If n droplets coalesce, the energy released is 

         $E=(n\times 4{\mathrm{\pi r}}^2-4{\mathrm{\pi R}}^2)\mathrm{\sigma }$ 

 Since there is no change in volume in this process, 

                n x $\frac{4\mathrm{\pi }}{3}{r}^3$ = $\frac{4\mathrm{\pi }}{3}{R}^3$

$$\begin{gathered} \Rightarrow n=\frac{R^3}{r^3} \\ \therefore E=\left(\frac{R^3}{r^3}\times 4{\mathrm{\pi r}}^2-4{\mathrm{\pi R}}^2\right)\sigma \\ =4{\mathrm{\pi R}}^2\left(\frac{R}{r}-1\right)\sigma \end{gathered}$$

$60\%$ of $E$$=0.6\times 4{\mathrm{\pi R}}^2\left(\frac{R}{r}-1\right)\sigma$. 

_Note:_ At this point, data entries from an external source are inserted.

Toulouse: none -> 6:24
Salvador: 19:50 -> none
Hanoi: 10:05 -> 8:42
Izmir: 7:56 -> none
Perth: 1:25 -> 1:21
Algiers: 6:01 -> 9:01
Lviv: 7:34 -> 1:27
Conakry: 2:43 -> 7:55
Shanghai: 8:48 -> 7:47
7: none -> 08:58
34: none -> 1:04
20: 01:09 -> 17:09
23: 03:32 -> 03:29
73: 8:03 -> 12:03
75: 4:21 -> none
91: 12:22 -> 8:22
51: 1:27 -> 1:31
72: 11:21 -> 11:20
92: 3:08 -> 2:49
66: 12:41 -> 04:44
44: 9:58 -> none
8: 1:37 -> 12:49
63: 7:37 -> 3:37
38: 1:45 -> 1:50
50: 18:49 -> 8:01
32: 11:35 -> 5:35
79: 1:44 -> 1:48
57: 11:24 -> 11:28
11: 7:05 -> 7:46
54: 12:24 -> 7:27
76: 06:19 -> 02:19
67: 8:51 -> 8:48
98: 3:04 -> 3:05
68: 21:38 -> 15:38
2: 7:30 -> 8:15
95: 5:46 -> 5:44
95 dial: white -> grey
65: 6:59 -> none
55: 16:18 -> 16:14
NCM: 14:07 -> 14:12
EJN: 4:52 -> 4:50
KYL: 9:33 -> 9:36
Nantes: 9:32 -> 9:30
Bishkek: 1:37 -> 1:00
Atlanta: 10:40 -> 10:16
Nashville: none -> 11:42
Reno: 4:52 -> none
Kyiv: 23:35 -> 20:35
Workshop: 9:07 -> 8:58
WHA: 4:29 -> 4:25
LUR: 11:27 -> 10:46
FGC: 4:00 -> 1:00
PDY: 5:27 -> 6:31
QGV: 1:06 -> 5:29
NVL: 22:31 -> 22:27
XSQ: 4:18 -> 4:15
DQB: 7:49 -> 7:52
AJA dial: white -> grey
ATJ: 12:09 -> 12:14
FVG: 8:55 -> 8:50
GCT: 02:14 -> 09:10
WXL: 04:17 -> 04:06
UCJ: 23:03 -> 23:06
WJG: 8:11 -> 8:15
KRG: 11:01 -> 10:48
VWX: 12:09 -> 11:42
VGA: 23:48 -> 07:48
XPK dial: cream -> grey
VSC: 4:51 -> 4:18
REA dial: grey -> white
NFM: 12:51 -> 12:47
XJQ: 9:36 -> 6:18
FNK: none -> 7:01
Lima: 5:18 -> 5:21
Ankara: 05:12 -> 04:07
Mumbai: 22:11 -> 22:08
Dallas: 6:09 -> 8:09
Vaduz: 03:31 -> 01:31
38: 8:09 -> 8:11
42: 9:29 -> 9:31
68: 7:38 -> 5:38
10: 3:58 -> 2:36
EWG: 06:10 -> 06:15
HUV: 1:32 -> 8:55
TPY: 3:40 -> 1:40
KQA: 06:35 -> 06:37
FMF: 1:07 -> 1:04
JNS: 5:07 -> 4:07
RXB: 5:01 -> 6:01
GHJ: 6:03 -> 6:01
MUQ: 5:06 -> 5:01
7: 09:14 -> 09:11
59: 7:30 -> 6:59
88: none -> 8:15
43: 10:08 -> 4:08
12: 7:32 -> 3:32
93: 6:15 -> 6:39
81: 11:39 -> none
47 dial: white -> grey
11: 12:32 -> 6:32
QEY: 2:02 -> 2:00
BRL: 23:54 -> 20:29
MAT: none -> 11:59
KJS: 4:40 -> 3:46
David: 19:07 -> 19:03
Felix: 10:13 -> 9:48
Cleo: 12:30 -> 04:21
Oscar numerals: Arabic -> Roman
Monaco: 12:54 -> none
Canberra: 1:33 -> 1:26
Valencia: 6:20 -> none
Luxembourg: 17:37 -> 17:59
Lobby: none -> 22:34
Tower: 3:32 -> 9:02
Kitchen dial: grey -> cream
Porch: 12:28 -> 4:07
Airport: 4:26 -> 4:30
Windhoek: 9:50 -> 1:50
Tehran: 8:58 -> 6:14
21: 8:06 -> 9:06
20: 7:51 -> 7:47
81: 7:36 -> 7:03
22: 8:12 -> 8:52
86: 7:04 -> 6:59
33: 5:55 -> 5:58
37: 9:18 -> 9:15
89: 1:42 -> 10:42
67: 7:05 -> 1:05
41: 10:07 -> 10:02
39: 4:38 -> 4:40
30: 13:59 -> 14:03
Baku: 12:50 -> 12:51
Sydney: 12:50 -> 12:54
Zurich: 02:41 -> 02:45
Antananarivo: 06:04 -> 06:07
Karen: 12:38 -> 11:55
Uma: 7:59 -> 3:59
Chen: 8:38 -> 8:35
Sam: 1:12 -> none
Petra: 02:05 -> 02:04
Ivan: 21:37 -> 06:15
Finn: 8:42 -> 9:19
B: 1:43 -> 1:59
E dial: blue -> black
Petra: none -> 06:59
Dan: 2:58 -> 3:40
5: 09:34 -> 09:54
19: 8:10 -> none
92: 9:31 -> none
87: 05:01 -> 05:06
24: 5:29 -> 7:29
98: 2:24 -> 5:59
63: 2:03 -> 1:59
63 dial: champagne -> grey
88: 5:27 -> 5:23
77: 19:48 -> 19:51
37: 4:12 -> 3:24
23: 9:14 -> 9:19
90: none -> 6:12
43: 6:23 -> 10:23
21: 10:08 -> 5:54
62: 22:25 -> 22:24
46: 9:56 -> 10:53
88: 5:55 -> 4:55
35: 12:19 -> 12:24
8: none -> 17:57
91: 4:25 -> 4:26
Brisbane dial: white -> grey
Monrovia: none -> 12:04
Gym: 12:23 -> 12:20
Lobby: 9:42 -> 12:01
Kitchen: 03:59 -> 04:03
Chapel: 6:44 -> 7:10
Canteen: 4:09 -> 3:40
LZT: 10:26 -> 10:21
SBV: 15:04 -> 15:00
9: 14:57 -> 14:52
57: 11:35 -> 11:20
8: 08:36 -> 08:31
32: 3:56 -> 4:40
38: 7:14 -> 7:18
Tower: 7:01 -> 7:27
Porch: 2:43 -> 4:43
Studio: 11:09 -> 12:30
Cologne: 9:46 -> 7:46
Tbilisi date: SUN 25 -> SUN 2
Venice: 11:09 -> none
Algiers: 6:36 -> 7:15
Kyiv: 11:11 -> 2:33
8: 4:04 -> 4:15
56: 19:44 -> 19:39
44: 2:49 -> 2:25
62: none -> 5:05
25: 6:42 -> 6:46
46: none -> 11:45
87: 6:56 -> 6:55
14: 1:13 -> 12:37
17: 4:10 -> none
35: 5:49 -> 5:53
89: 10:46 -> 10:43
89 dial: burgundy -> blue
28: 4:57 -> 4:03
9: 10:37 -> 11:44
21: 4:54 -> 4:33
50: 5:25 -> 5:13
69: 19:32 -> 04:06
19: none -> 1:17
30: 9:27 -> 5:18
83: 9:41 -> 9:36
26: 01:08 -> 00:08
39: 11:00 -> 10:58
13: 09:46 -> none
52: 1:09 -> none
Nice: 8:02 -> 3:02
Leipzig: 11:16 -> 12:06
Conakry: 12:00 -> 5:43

Mass of big drop is $M=\frac{4\pi }{3}\rho R^3$

If v is the velocity of the drop. 

           $$\begin{gathered} \frac{1}{2}M{v}^2=0.6\times 4{\mathrm{\pi R}}^2\left(\frac{R}{r}-1\right)\sigma \\ \Rightarrow \frac{1}{2}\times \frac{4\mathrm{\pi }}{3}\rho R^3{v}^2=0.6\times 4{\mathrm{\pi R}}^2\left(\frac{R}{r}-1\right)\sigma \\ \Rightarrow v={\left[\frac{3.6\sigma }{\rho rR}\left(R-r\right)\right]}^{1/2} \end{gathered}$$

So the correct choice is (a).